Comunismo: A ideologia Assassina

O Comunismo não acabou com a queda da URSS, como muitos pensam. Pelo contrário, ele se transforma, muda de nome, engana, subverte nações e já matou 100 milhões de pessoas. Até agora.

A sociedade brasileira está em franca reação contra a tentativa de implantação de uma ideologia comunista, que se traveste de “democrata” e acusa os outros de “genocida”. Comunistas te acusam do que eles fazem e te chamam do que eles são.

O que é o Comunismo

Karl Marx (1818 – 1883) Filósofo do Comunismo, autor de O Capital

A ideia de uma sociedade sem qualquer desigualdade social tem origem difusa. Aparece várias vezes como pensamento desde a Grécia Antiga e continua a ser discutida ao longo dos séculos.

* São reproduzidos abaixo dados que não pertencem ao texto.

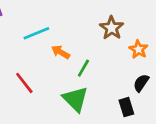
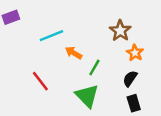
orange star: (138, 49) -> (135, 53), moved
black semicircle: (141, 83) -> (130, 79), moved

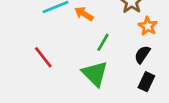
orange arrow: (74, 53) -> (84, 14), moved
black rectangle: (134, 103) -> (146, 82), turned 42

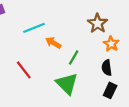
orange arrow: (84, 14) -> (53, 43), moved
black semicircle: (142, 55) -> (107, 68), turned -42

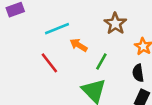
brown star: (98, 23) -> (115, 24), moved
red line: (24, 70) -> (49, 63), moved

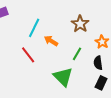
cyan line: (57, 29) -> (34, 28), turned -42
green line: (101, 62) -> (77, 54), moved

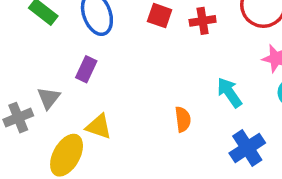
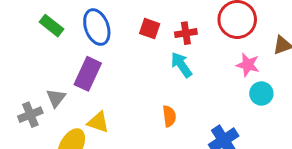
purple rectangle: (86, 69) -> (88, 74), size x1.5
cyan arrow: (229, 93) -> (181, 65), moved

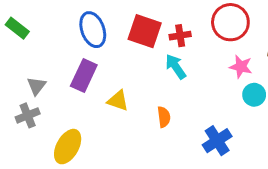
green rectangle: (51, 26) -> (17, 28), moved
red square: (150, 29) -> (145, 31), size x1.6
gray triangle: (56, 98) -> (36, 86), moved
yellow triangle: (98, 122) -> (118, 101), moved

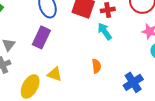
yellow triangle: (118, 101) -> (55, 74), moved

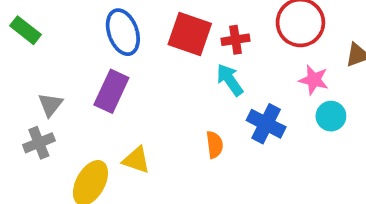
blue cross: (133, 82) -> (266, 124), moved, turned -30

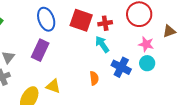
cyan circle: (331, 116) -> (147, 63), moved

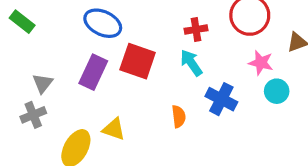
blue ellipse: (46, 19) -> (103, 23), turned -45
red square: (81, 20) -> (138, 61), moved
cyan circle: (147, 63) -> (277, 91), moved

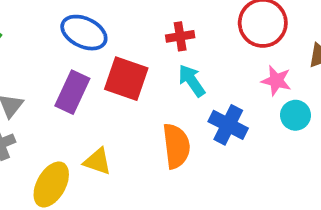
red cross: (196, 30) -> (180, 36), moved
orange semicircle: (179, 116) -> (176, 146), size x1.6

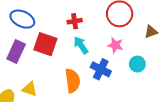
pink star: (276, 81) -> (115, 45), moved

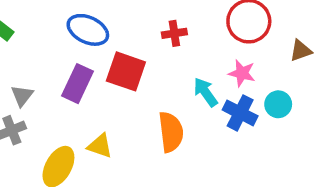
cyan arrow: (81, 45) -> (206, 92), moved
blue cross: (101, 69) -> (240, 113), moved

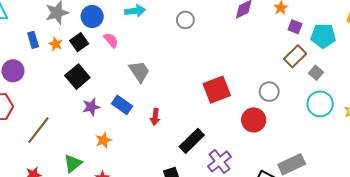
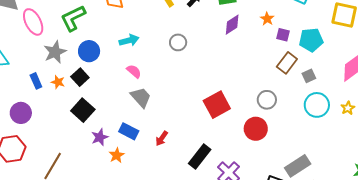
pink semicircle: (111, 40) -> (134, 71), moved
gray square: (316, 73) -> (309, 76), turned 32
red arrow: (155, 117) -> (162, 138), turned 35
orange star: (103, 140) -> (117, 155), moved

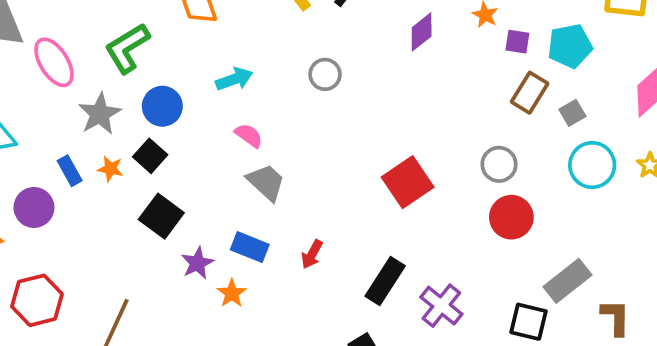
purple circle: (21, 113) -> (34, 207), moved
red circle: (256, 129) -> (511, 217), moved

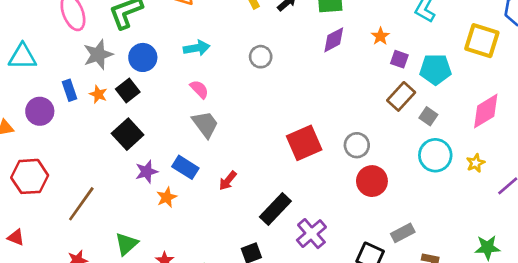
gray square: (572, 113) -> (428, 116), turned -36
gray circle: (499, 164) -> (357, 145), moved
gray rectangle: (568, 281) -> (403, 233), size x0.7

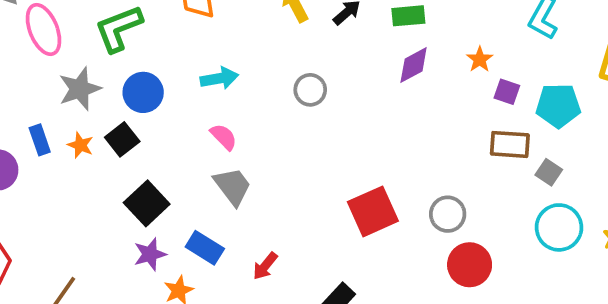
brown rectangle: (401, 96) -> (510, 144), turned 52
black square: (128, 134) -> (147, 203), moved

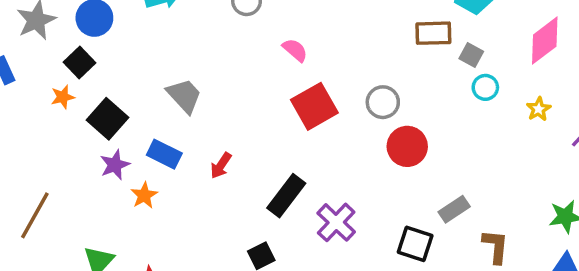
pink semicircle: (224, 137) -> (295, 50), moved
orange star: (80, 145) -> (63, 97), moved, turned -30
cyan circle: (559, 227) -> (485, 87), moved, size x0.6

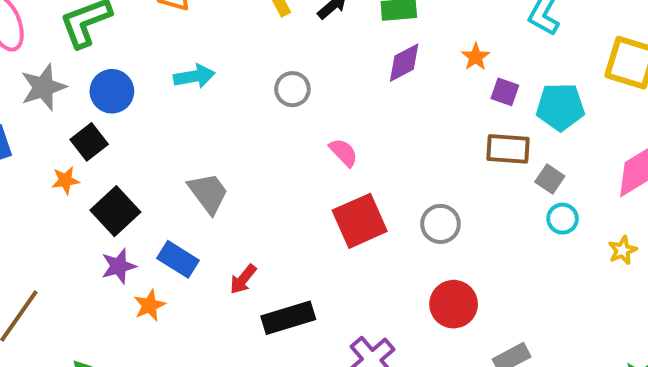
red circle: (407, 146) -> (454, 304), moved
black rectangle: (286, 196) -> (288, 318), moved, turned 30

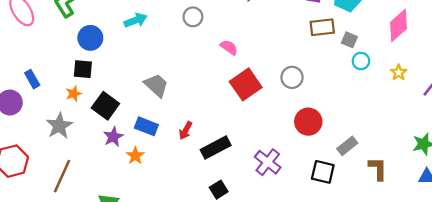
gray star: (43, 87) -> (59, 126), moved
black square: (89, 142) -> (83, 69), turned -36

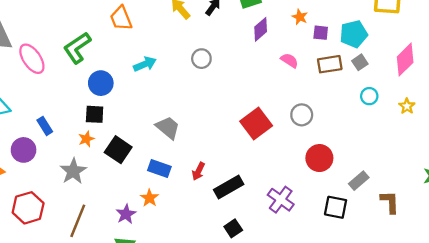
gray square: (349, 40) -> (360, 62), moved, turned 35
pink semicircle: (229, 47) -> (289, 60), moved
purple star: (113, 137) -> (126, 214), moved

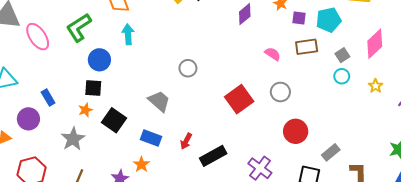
gray circle: (201, 59) -> (188, 68), moved
pink semicircle: (289, 60) -> (273, 54), moved
gray square: (360, 62) -> (342, 55), moved
cyan arrow: (145, 64) -> (128, 34), moved, turned -72

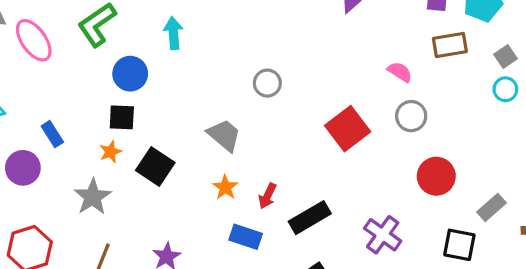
pink semicircle: (273, 54) -> (400, 72), moved
blue rectangle: (151, 138) -> (246, 237), moved
orange star: (141, 164) -> (225, 187), moved

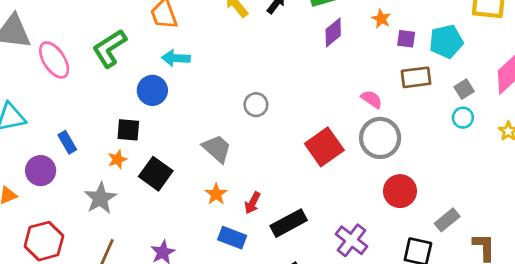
cyan arrow: (173, 33) -> (176, 58), turned -84
blue circle: (130, 74) -> (152, 90), moved
gray circle: (411, 116) -> (380, 138), size x1.5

Entretanto o que hoje entendemos como Comunismo remonta às ideias do filósofo alemão Karl Marx (1818 – 1883), lançadas através de sua obra O Capital, que foi complementado por Friedrich Engels (1820-1895).

A ideia de Marx é da transformação de uma sociedade capitalista em uma sociedade sem classes sociais, a partir de uma revolução do poder político e econômico de uma nação.

O agente revolucionário, segundo Marx, seria o trabalhador, aquele que “serve” aos interesses do capital. Desta forma, Marx propõe uma “revolução do proletariado”. De forma simples, seria o povo no poder.

O sistema econômico proposto por Marx eliminaria a empresa privada, de forma que todos os meios de produção ficariam sob domínio do estado. Empresas estatais, cujas riquezas seriam igualmente repartidas entre a sociedade.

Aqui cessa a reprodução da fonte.